## [TASK DETAILS]
Please could you give again the lines from the one holding "Decompose this app" through the final line of the data below, exactly, with no other lines?

## [EXTRACTED ENTRIES]
[Start of Attachment]
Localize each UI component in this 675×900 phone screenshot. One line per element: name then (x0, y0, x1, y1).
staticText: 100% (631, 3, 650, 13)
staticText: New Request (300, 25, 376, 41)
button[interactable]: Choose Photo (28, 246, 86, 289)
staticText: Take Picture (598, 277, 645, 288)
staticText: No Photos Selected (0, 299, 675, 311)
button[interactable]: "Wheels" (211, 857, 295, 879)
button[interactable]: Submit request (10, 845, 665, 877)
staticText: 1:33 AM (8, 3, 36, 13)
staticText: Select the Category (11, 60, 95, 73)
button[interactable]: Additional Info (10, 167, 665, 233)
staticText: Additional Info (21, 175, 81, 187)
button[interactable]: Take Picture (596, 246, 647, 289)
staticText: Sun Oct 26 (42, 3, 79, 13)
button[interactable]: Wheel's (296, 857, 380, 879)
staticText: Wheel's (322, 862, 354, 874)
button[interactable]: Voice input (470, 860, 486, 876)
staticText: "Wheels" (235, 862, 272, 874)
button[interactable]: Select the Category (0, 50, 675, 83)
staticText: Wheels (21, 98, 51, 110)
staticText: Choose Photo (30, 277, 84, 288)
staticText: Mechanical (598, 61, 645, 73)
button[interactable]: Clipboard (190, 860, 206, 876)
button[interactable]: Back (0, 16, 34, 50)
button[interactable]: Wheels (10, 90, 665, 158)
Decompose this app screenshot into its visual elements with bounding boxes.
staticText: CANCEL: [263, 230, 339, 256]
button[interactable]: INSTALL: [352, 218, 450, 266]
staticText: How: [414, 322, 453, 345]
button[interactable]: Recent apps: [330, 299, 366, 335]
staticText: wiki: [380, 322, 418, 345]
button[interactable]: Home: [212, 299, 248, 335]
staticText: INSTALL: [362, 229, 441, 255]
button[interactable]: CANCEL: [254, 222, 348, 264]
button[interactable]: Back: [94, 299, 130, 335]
[End of Attachment]
## [THE ANSWER]
Decompose this app screenshot into its visual elements with bounding boxes.
staticText: CANCEL: [263, 230, 339, 256]
button[interactable]: INSTALL: [352, 218, 450, 266]
staticText: How: [414, 322, 453, 345]
button[interactable]: Recent apps: [330, 299, 366, 335]
staticText: wiki: [380, 322, 418, 345]
button[interactable]: Home: [212, 299, 248, 335]
staticText: INSTALL: [362, 229, 441, 255]
button[interactable]: CANCEL: [254, 222, 348, 264]
button[interactable]: Back: [94, 299, 130, 335]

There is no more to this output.